The Spanish banking system has been credited as one of the most solid of all western banking systems in coping with the ongoing worldwide liquidity crisis, thanks to the country's conservative banking rules and practices. Banks are required to have high capital provisions and to demand various guarantees and securities from intending borrowers. This has allowed the banks, particularly the geographically and industrially diversified large banks like BBVA and Santander, to weather the real estate deflation better than expected. Indeed, these banks have been able to capitalise on their strong position to buy up distressed banking assets elsewhere in Europe and in the United States.
Nevertheless, with the unprecedented deepening of the country's housing crisis, smaller local savings banks ("caja") are known to have delayed the registering of bad loans, especially those backed by houses and land, to avoid declaring losses. This has occurred despite the fact that these credits are backed by the borrower's present and future assets.

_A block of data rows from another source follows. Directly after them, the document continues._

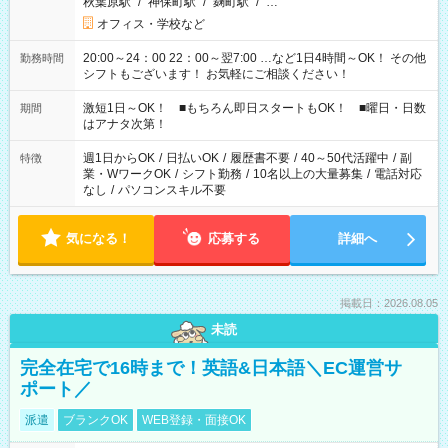
秋葉原駅
/
神保町駅
/
麹町駅
/
…
オフィス・学校など
20:00～24：00 22：00～翌7:00 …など1日4時間～OK！ その他
勤務時間
シフトもございます！ お気軽にご相談ください！
激短1日～OK！ ■もちろん即日スタートもOK！ ■曜日・日数
期間
はアナタ次第！
週1日からOK
/
日払いOK
/
履歴書不要
/
40～50代活躍中
/
副
特徴
業・WワークOK
/
シフト勤務
/
10名以上の大量募集
/
電話対応
なし
/
パソコンスキル不要
気になる！
応募する
詳細へ
掲載日：2026.08.05
未読
完全在宅で16時まで！英語&日本語＼EC運営サ
ポート／
派遣
ブランクOK
WEB登録・面接OK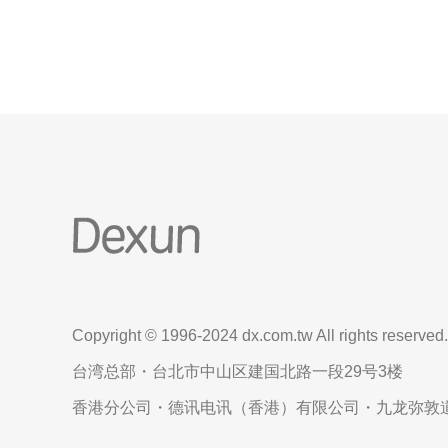
一些云服务提供商正在提供免费的香港云服务器服
务，
Copyright © 1996-2024 dx.com.tw All rights reserved.
台湾总部・台北市中山区建国北路一段29号3楼
香港分公司・德讯电讯（香港）有限公司・九龙弥敦道6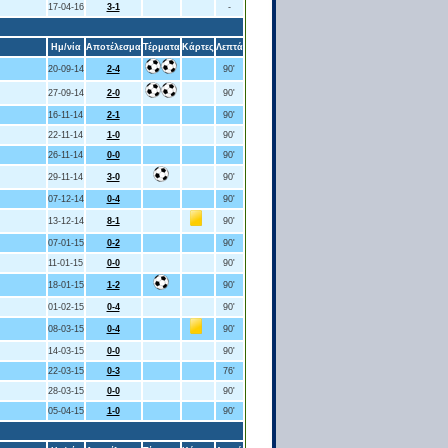
17-04-16
3-1
-
Ημ/νία
Αποτέλεσμα
Τέρματα
Κάρτες
Λεπτά
20-09-14
2-4
90'
27-09-14
2-0
90'
16-11-14
2-1
90'
22-11-14
1-0
90'
26-11-14
0-0
90'
29-11-14
3-0
90'
07-12-14
0-4
90'
13-12-14
8-1
90'
07-01-15
0-2
90'
11-01-15
0-0
90'
18-01-15
1-2
90'
01-02-15
0-4
90'
08-03-15
0-4
90'
14-03-15
0-0
90'
22-03-15
0-3
76'
28-03-15
0-0
90'
05-04-15
1-0
90'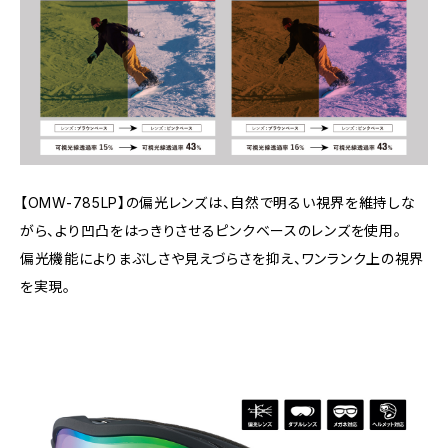
【OMW-785LP】の偏光レンズは、自然で明るい視界を維持しな
がら、より凹凸をはっきりさせるピンクベースのレンズを使用。
偏光機能によりまぶしさや見えづらさを抑え、ワンランク上の視界
を実現。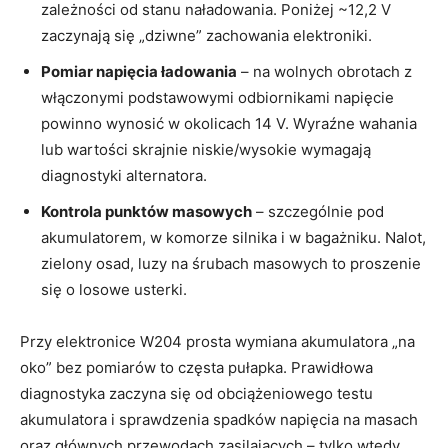
zależności od stanu naładowania. Poniżej ~12,2 V
zaczynają się „dziwne” zachowania elektroniki.
Pomiar napięcia ładowania
– na wolnych obrotach z
włączonymi podstawowymi odbiornikami napięcie
powinno wynosić w okolicach 14 V. Wyraźne wahania
lub wartości skrajnie niskie/wysokie wymagają
diagnostyki alternatora.
Kontrola punktów masowych
– szczególnie pod
akumulatorem, w komorze silnika i w bagażniku. Nalot,
zielony osad, luzy na śrubach masowych to proszenie
się o losowe usterki.
Przy elektronice W204 prosta wymiana akumulatora „na
oko” bez pomiarów to częsta pułapka. Prawidłowa
diagnostyka zaczyna się od obciążeniowego testu
akumulatora i sprawdzenia spadków napięcia na masach
oraz głównych przewodach zasilających – tylko wtedy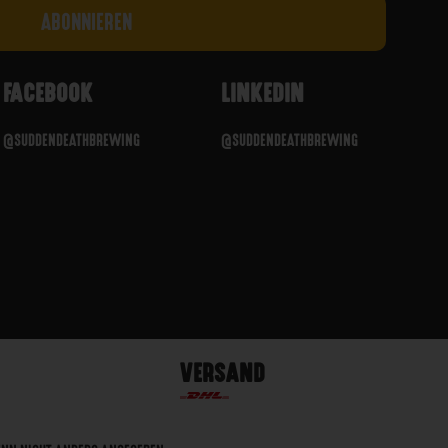
FACEBOOK
LINKEDIN
@SUDDENDEATHBREWING
@SUDDENDEATHBREWING
VERSAND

CCM (Caja Castilla la Mancha), is still the only local savings bank to have suffered a run by depositors. The central bank Banco de España (equivalent of the US Federal Reserve) forcibly took over CCM to prevent its financial collapse. PricewaterhouseCoopers estimated an imbalance between CCM's assets and debts of €3,500 million, not counting the industrial corporation. One of the investment mistakes this bank had indulged in during the height of the property boom was the funding of the airport Ciudad Real Central Airport at Ciudad Real. It turned out that no airline wanted to operate from there, resulting in a financial fiasco (as well as wasting a lot of land and ruining vistas). There were still further errors leading to the present situation. On May 22, 2010, the Banco de España took over another "caja", CajaSur, as part of a national program to put the country's smaller banks on a firm financial basis.